Keywords

1 Introduction

From a statistical viewpoint, various parameters of statistical process [2,3,4, 7] could be stationary invariant [6] under shift operations on random sequences. Using variant maps [8], it is a normal approach to transfer a long random sequence into 1D and 2D statistical distributions as three maps: 1DP, 1DQ, and 2DPQ [9]. For each map, it is easy to divide each number by the total number to transfer a counting number into a probability measure. By this way, three sets of probability measures can be generated.
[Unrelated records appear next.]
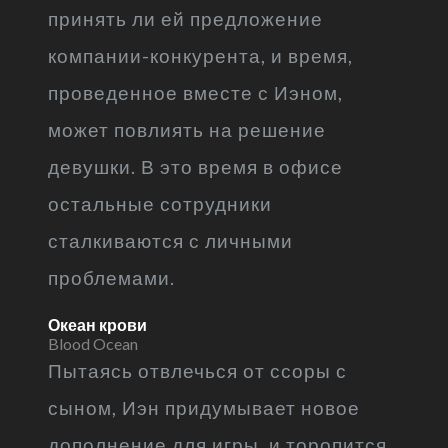
принять ли ей предложение
компании-конкурента, и время,
проведенное вместе с Иэном,
может повлиять на решение
девушки. В это время в офисе
остальные сотрудники
сталкиваются с личными
проблемами.
Океан крови
Blood Ocean
Пытаясь отвлечься от ссоры с
сыном, Иэн придумывает новое
дополнение для игры, и торопится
Applying information entropy function to summarize all pairs of probability parameters, one map corresponds an information entropy measurement determined by the distribution for stationary randomness.

2 Test Methodology

The test for a stationary randomness requires a sequence with length N. For the given input sequence, multiple segments M are divided from the sequence by a given length m, a 2-tuple pair of measures can be extracted from a 0-1 segment that are the number of 1 element and the number of 1 pattern in the segment. All paired measures are composed of a sequence of M pairs of measures as an ordered measuring set with M elements.

The pairs of the measuring sequence are directly separated as two independent measuring sequences to keep each parameter in the same order. A total of three sequences of distinct measures are constructed including two sequences on single measures and one sequence on 2-tuple measures.
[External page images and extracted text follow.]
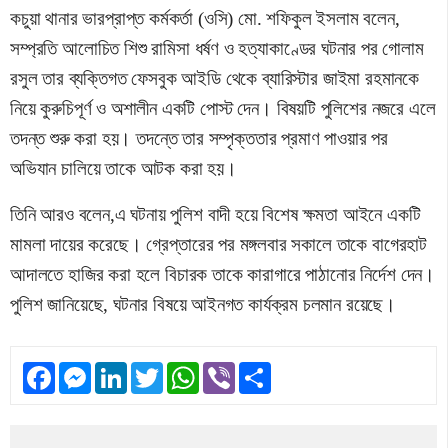
কচুয়া থানার ভারপ্রাপ্ত কর্মকর্তা (ওসি) মো. শফিকুল ইসলাম বলেন,
সম্প্রতি আলোচিত শিশু রামিসা ধর্ষণ ও হত্যাকাণ্ডের ঘটনার পর গোলাম
রসুল তার ব্যক্তিগত ফেসবুক আইডি থেকে ব্যারিস্টার জাইমা রহমানকে
নিয়ে কুরুচিপূর্ণ ও অশালীন একটি পোস্ট দেন। বিষয়টি পুলিশের নজরে এলে
তদন্ত শুরু করা হয়। তদন্তে তার সম্পৃক্ততার প্রমাণ পাওয়ার পর
অভিযান চালিয়ে তাকে আটক করা হয়।
তিনি আরও বলেন,এ ঘটনায় পুলিশ বাদী হয়ে বিশেষ ক্ষমতা আইনে একটি
মামলা দায়ের করেছে। গ্রেপ্তারের পর মঙ্গলবার সকালে তাকে বাগেরহাট
আদালতে হাজির করা হলে বিচারক তাকে কারাগারে পাঠানোর নির্দেশ দেন।
পুলিশ জানিয়েছে, ঘটনার বিষয়ে আইনগত কার্যক্রম চলমান রয়েছে।
Facebook
Messenger
LinkedIn
Twitter
WhatsApp
Viber
Share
Following this approach, two sets of single measuring sequences are sorted as two 1D numeric arrays as statistical histograms corresponding to 1D maps and the 2-tuple measuring sequence is sorted as a 2D integer array as statistic histograms being a 2D map. Under the controlling operations on the changes of shift displacement, multiple results of the three measuring sequences are transformed into 1D statistic histograms and 2D pseudo-color maps to show effective patterns from the generated sequence under various positions and conditions on a list of shift operations.

Fig. 1
figure 1

Methodology for information entropy testing stationary random sequences

2.1 Dataset

2.1.1 USTC Resource

In the Key Laboratory of Quantum Information, USTC, CAS, and quantum random number sequences are generated [5]. This type of true random sequences supports advanced quantum communication devices of QKD systems [1].
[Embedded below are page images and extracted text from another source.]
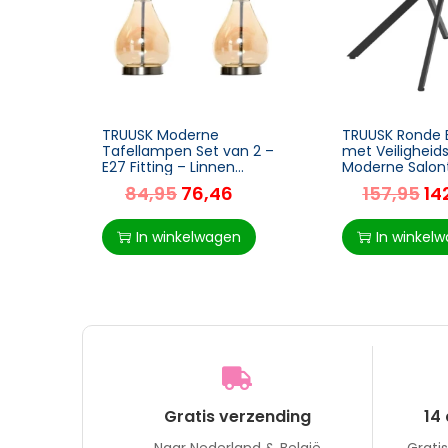
TRUUSK Moderne
TRUUSK Ronde B
Tafellampen Set van 2 –
met Veiligheids
E27 Fitting – Linnen
Moderne Salont
Lampenkap – Amber Glas
Geschikt voor
84,95
76,46
157,95
14
– Voor Sfeervolle
Woonkamer e
Verlichting in Huis
Slaapkamer – 
Zwart – 80 x
In winkelwagen
In winkel
Gratis verzending
14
More than 20 GB of quantum random number sequences are provided by USTC for random streams testing. Three sequences from eight sequences are selected from three stages (1 Initial, 2 Secure, and 4 Filtered). Each random sequence has a length of about 8 MB.

3 Method

3.1 Methodology

This method consists of five steps (Fig. 1): Input, Shifted Transformation (ST), Segment Measurement (SM), Combinatorial Projection (CP), and Output.

The input of the testing system is a selected 0-1 sequence and its output is composed of three maps, two in 1D and one in 2D for visual distributions, and three maximals to be processed by ST, SM, and CP.

3.2 Description of Steps

The testing system consists of three steps: {ST, SM CP}.

Input: X \(N=m*M\) bit sequence; m segment length; M total segments; r shift length;

Output: Three maps {1DP, 1DQ, 2DPQ}; Three Maximals {1DP\(_x\), 1DQ\(_x\), 2DPQ\(_x\)}

Process: Shifting r position from X to be \(Y=X(r)\) in ST. Making segment measuring sequences in SM and then projecting three measuring sequences as three maps and extracting three maximals in CP.

Let X, Y be 0-1 sequences with N elements, ST takes the sequence X as input, then shift r position on the whole sequence to be the shifted sequence \(Y = X(r)\) (i.e., a cyclic shift right \(+\) or shift left −).

$$\begin{aligned} Y= & {} X(r), Y[I]=X[I\pm r], I\pm r (\text {mod} N), \\ \nonumber&0\le I <N; X[I],Y[I] \in \{0,1\} \end{aligned}$$
(1)

SM takes the shifted vector as inputted and divides the vector into M segments. For the ith sub-vector \(0\le i <M\) on the jth position \(0\le j<m\), denoted as \(Y_{i,j}\).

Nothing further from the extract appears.